I know there are various tools that are supposed to make this easy, but I couldn't find anything that did everything I wanted, so I made this today for fun. The web-based offerings all take forever and seem flaky, and you need to process one video at a time, with no control over the transcription settings. In contrast, my script lets you convert a whole playlist in bulk with full control over everything.
It's truly easy to use-- you can clone the repo, install to a venv, and be generating a folder full of high quality transcript text files in under 5 minutes. All you need to do is supply the URL to a YouTube playlist or to an individual video file and this tool does the rest automatically. It uses faster-whisper with a high beam_size, so it's a bit slower than you might expect, but this does result in higher accuracy. The best way to use this is to take an existing playlist, or create a new one on YouTube, start this script up, and come back the next morning with all your finished transcripts. It attempts to "upgrade" the output of whisper by taking all the transcript segments, gluing them together, and then splitting them back into sentences (it uses Spacy for this, or a simpler regex-based function). You end up with a single text file with the full transcript all ready to go for each video in the playlist, with a sensible file name based on the title of the video.

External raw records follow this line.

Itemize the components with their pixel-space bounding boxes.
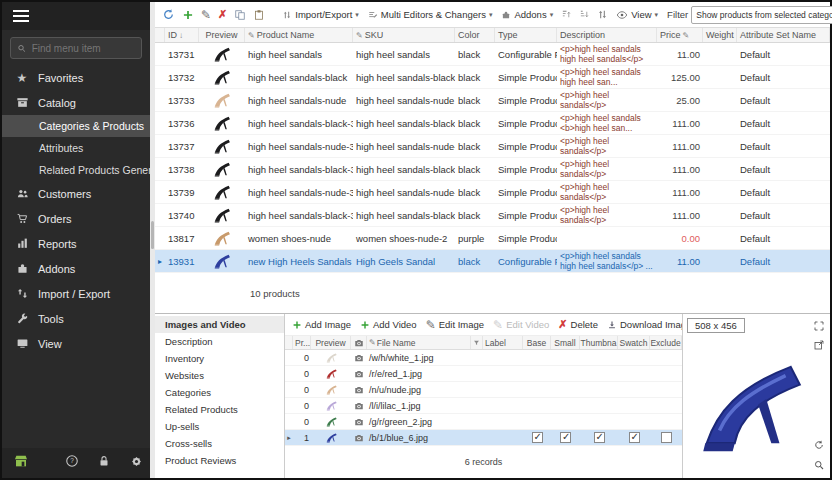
column-header-filter[interactable] — [471, 336, 483, 349]
hamburger-menu-icon[interactable] — [13, 7, 29, 25]
tab-inventory[interactable]: Inventory — [155, 350, 284, 367]
product-row[interactable]: 13736high heel sandals-black-36high heel… — [155, 112, 830, 135]
sidebar-item-addons[interactable]: Addons — [2, 256, 150, 281]
download-image-button[interactable]: Download Image — [607, 319, 691, 330]
checkbox-exclude[interactable] — [661, 432, 672, 443]
sidebar-item-tools[interactable]: Tools — [2, 306, 150, 331]
sidebar-item-view[interactable]: View — [2, 331, 150, 356]
column-header-thumbnail[interactable]: Thumbna — [580, 336, 618, 349]
delete-image-button[interactable]: ✗Delete — [558, 318, 598, 331]
sidebar-item-import-export[interactable]: Import / Export — [2, 281, 150, 306]
cell-attribute-set: Default — [737, 141, 830, 152]
column-header-priority[interactable]: Pr... — [293, 336, 311, 349]
column-header-image-preview[interactable]: Preview — [311, 336, 351, 349]
open-external-icon[interactable] — [812, 338, 826, 352]
tab-product-reviews[interactable]: Product Reviews — [155, 452, 284, 469]
panel-splitter[interactable] — [150, 2, 155, 478]
delete-product-button[interactable]: ✗ — [216, 6, 229, 23]
button-label: Add Image — [305, 319, 351, 330]
column-header-price[interactable]: Price✎ — [657, 28, 703, 42]
add-product-button[interactable] — [180, 7, 196, 23]
product-row[interactable]: 13733high heel sandals-nudehigh heel san… — [155, 89, 830, 112]
sidebar-item-favorites[interactable]: ★ Favorites — [2, 65, 150, 90]
product-row[interactable]: 13738high heel sandals-black-37high heel… — [155, 158, 830, 181]
image-row[interactable]: 0/n/u/nude.jpg — [285, 382, 682, 398]
help-icon[interactable]: ? — [65, 454, 79, 472]
checkbox-thumbnail[interactable] — [594, 432, 605, 443]
column-header-preview[interactable]: Preview — [199, 28, 245, 42]
import-export-menu[interactable]: Import/Export▾ — [279, 7, 362, 22]
product-row[interactable]: 13817women shoes-nudewomen shoes-nude-2p… — [155, 227, 830, 250]
move-rows-button[interactable] — [595, 7, 610, 22]
sidebar-item-orders[interactable]: Orders — [2, 206, 150, 231]
add-video-button[interactable]: Add Video — [360, 319, 417, 330]
cell-preview — [199, 251, 245, 271]
up-down-icon — [597, 9, 608, 20]
product-row[interactable]: 13737high heel sandals-nude-36high heel … — [155, 135, 830, 158]
lock-icon[interactable] — [97, 454, 111, 472]
product-row[interactable]: 13739high heel sandals-nude-37high heel … — [155, 181, 830, 204]
view-menu[interactable]: View▾ — [613, 7, 661, 23]
paste-button[interactable] — [251, 7, 267, 23]
column-header-type[interactable]: Type — [495, 28, 557, 42]
sidebar-search[interactable] — [10, 37, 142, 59]
column-header-base[interactable]: Base — [523, 336, 551, 349]
sort-asc-button[interactable] — [559, 7, 574, 22]
fullscreen-icon[interactable] — [812, 319, 826, 333]
sidebar-item-related-products-generator[interactable]: Related Products Generator — [2, 159, 150, 181]
column-header-id[interactable]: ID↓ — [165, 28, 199, 42]
image-row[interactable]: 0/r/e/red_1.jpg — [285, 366, 682, 382]
rotate-icon[interactable] — [812, 438, 826, 452]
column-header-color[interactable]: Color — [455, 28, 495, 42]
column-header-swatch[interactable]: Swatch — [618, 336, 650, 349]
category-filter-select[interactable]: Show products from selected categories▾ — [691, 6, 832, 24]
addons-menu[interactable]: Addons▾ — [498, 7, 556, 22]
column-header-description[interactable]: Description — [557, 28, 657, 42]
image-row[interactable]: 0/w/h/white_1.jpg — [285, 350, 682, 366]
sidebar-item-customers[interactable]: Customers — [2, 181, 150, 206]
tab-images-and-video[interactable]: Images and Video — [155, 316, 284, 333]
column-header-exclude[interactable]: Exclude — [650, 336, 682, 349]
edit-product-button[interactable]: ✎ — [199, 6, 213, 24]
product-row[interactable]: ▸13931new High Heels SandalsHigh Geels S… — [155, 250, 830, 273]
gear-icon[interactable] — [129, 454, 144, 473]
product-row[interactable]: 13731high heel sandalshigh heel sandalsb… — [155, 43, 830, 66]
add-image-button[interactable]: Add Image — [292, 319, 351, 330]
search-input[interactable] — [32, 43, 135, 54]
image-row[interactable]: 0/g/r/green_2.jpg — [285, 414, 682, 430]
column-header-label[interactable]: Label — [483, 336, 523, 349]
checkbox-base[interactable] — [532, 432, 543, 443]
checkbox-swatch[interactable] — [629, 432, 640, 443]
sidebar-item-catalog[interactable]: Catalog — [2, 90, 150, 115]
store-icon[interactable] — [13, 453, 29, 473]
tab-description[interactable]: Description — [155, 333, 284, 350]
tab-websites[interactable]: Websites — [155, 367, 284, 384]
product-row[interactable]: 13732high heel sandals-blackhigh heel sa… — [155, 66, 830, 89]
checkbox-small[interactable] — [560, 432, 571, 443]
sidebar-item-categories-products[interactable]: Categories & Products — [2, 115, 150, 137]
multi-editors-menu[interactable]: Multi Editors & Changers▾ — [365, 7, 496, 22]
column-header-attribute-set[interactable]: Attribute Set Name — [737, 28, 830, 42]
sidebar-item-attributes[interactable]: Attributes — [2, 137, 150, 159]
column-header-weight[interactable]: Weight — [703, 28, 737, 42]
copy-button[interactable] — [232, 7, 248, 23]
column-header-file-name[interactable]: ✎File Name — [367, 336, 471, 349]
sidebar-item-reports[interactable]: Reports — [2, 231, 150, 256]
row-expander[interactable]: ▸ — [285, 434, 293, 442]
sort-desc-button[interactable] — [577, 7, 592, 22]
tab-categories[interactable]: Categories — [155, 384, 284, 401]
zoom-icon[interactable] — [812, 458, 826, 472]
column-header-small[interactable]: Small — [551, 336, 580, 349]
column-header-camera[interactable] — [351, 336, 367, 349]
tab-cross-sells[interactable]: Cross-sells — [155, 435, 284, 452]
product-row[interactable]: 13740high heel sandals-black-38high heel… — [155, 204, 830, 227]
edit-image-button[interactable]: ✎Edit Image — [426, 318, 484, 332]
column-header-product-name[interactable]: ✎Product Name — [245, 28, 353, 42]
column-header-sku[interactable]: ✎SKU — [353, 28, 455, 42]
refresh-button[interactable] — [160, 6, 177, 23]
image-row[interactable]: 0/l/i/lilac_1.jpg — [285, 398, 682, 414]
tab-related-products[interactable]: Related Products — [155, 401, 284, 418]
row-expander[interactable]: ▸ — [155, 257, 165, 266]
tab-up-sells[interactable]: Up-sells — [155, 418, 284, 435]
image-row[interactable]: ▸1/b/1/blue_6.jpg — [285, 430, 682, 446]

If you have CUDA installed, it will try to use it, but as with all things CUDA, it's annoyingly fragile and picky, so don't be surprised if you get a CUDA error even if you know for a fact CUDA is installed on your system. If you're looking for reliability, disable CUDA. But if you need to transcribe a LOT of transcripts, it does go much, much faster on a GPU.
Even if you don't have a GPU, if you have a powerful machine with a lot of RAM and cores, this script will fully saturate them and can download and process multiple videos at the same time. The default settings are pretty good for that situation. But if you have a slower machine, you might want to use a smaller Whisper model (like `base.en` or even `tiny.en`) and dial down the beam_size to 2.
It makes a great difference to have transcripts with speaker annotation.